Hyundai Heavy Industries (HHI) was faced with that harsh reality when a 5.8 magnitude earthquake struck in September 2016. Since the company’s backup center was located near headquarters in Ulsan City, Korea, the earthquake served as a wake-up call for HHI to examine its disaster recovery systems and determine preparedness for a full range of potential disruption, including its mission critical IT infrastructure. After the earthquake, HHI's IT leadership responded quickly, working with Kyndryl Business Resiliency Services to implement a robust disaster recovery solution with a remote data center.

What are the key steps of a DRP?

The objective of a DRP is to ensure that an organization can respond to a disaster or other emergency that affects information systems and minimize the effect on business operations. Kyndryl has created a template to produce a basic DRP. The following are the suggested steps as found in the DR template. Once you have prepared the information, it is recommended that you store the document in a safe, accessible location off site.

Step 1: Major goals: The first step is to broadly outline the major goals of a DRP.

Step 2: Personnel: Record your data processing personnel.
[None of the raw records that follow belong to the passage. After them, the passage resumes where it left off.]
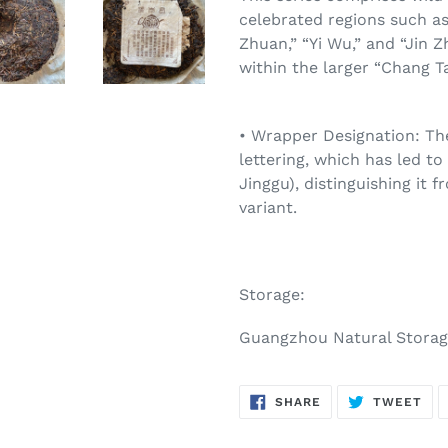
celebrated regions such as 
Zhuan,” “Yi Wu,” and “Jin Z
within the larger “Chang Ta
• Wrapper Designation: The
lettering, which has led to
Jinggu), distinguishing it f
variant.
Storage:
Guangzhou Natural Stora
SHARE
TW
SHARE
TWEET
ON
ON
FACEBOOK
TWI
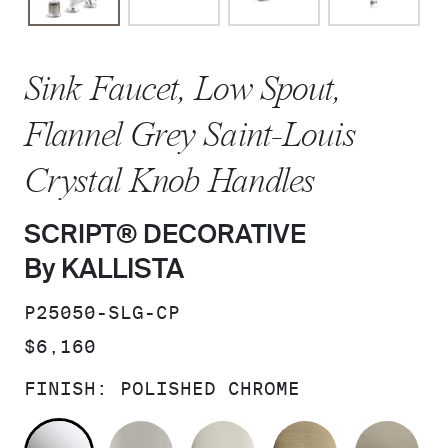
Sink Faucet, Low Spout,
Flannel Grey Saint-Louis
Crystal Knob Handles
SCRIPT® DECORATIVE
By KALLISTA
SKU:
P25050-SLG-CP
PRICE:
$6,160
FINISH:
POLISHED CHROME
POLISHED CHROME
BRUSHED NICKEL
POLISHED NICKEL
BRUSHED F
BR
Include a copy of the organization chart with your plan.

Step 3: Application profile: List applications and whether they are critical and if they are a fixed asset.
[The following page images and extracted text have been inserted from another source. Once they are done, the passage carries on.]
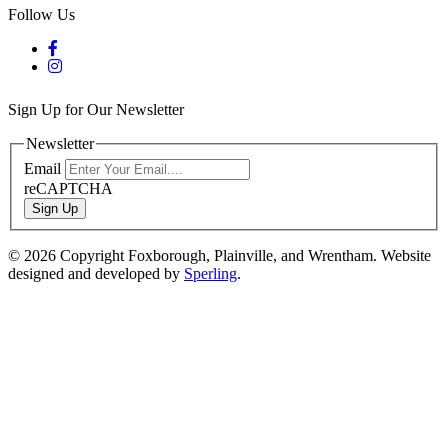
Follow Us
Sign Up for Our Newsletter
Newsletter
Email
reCAPTCHA
Sign Up
© 2026 Copyright Foxborough, Plainville, and Wrentham. Website
designed and developed by
Sperling
.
Step 4: Inventory profile: List the manufacturer, model, serial number, cost and whether each item is owned or leased.

Step 5: Information services backup procedures:Include information such as: “Journal receivers are changed at ________ and at ________.” And: “Changed objects in the following libraries and directories are saved at ____.”

Step 6: Disaster recovery procedures: For any DRP, these three elements should be addressed:

  • Emergency response procedures to document the appropriate emergency response to a fire, natural disaster, or any other activities in order to protect lives and limit damages.
  • Backup operations procedures to ensure that essential data processing operational tasks can be conducted after the disruption.
  • Recovery actions procedures to facilitate the rapid restoration of a data processing system following a disaster.

Step 7: DRP for mobile site: The plan should include a mobile site setup plan, a communication disaster plan (including the wiring diagrams) and an electrical service diagram.

Step 8: DRP for hot site: An alternate hot site plan should provide for an alternative (backup) site. The alternate site has a backup system for temporary use while the home site is being reestablished.

Step 9: Restoring the entire system: To get your system back to the way it was before the disaster, use the procedures on recovering after a complete system loss in Systems management: Backup and recovery.

Step 10: Rebuilding process: The management team must assess the damage and begin the reconstruction of a new data center.

Step 11: Testing the disaster recovery and cyber recovery plan: In successful contingency planning, it is important to test and evaluate the DRP regularly. Data processing operations are volatile in nature, resulting in frequent changes to equipment, programs and documentation. These actions make it critical to consider the plan as a changing document.

Step 12: Disaster site rebuilding: This step should include a floor plan of the data center, the current hardware needs and possible alternatives, as well as the data center square footage, power requirements and security requirements.

Step 13: Record of plan changes: Keep your DRP current. Keep records of changes to your configuration, your applications and your backup schedules and procedures.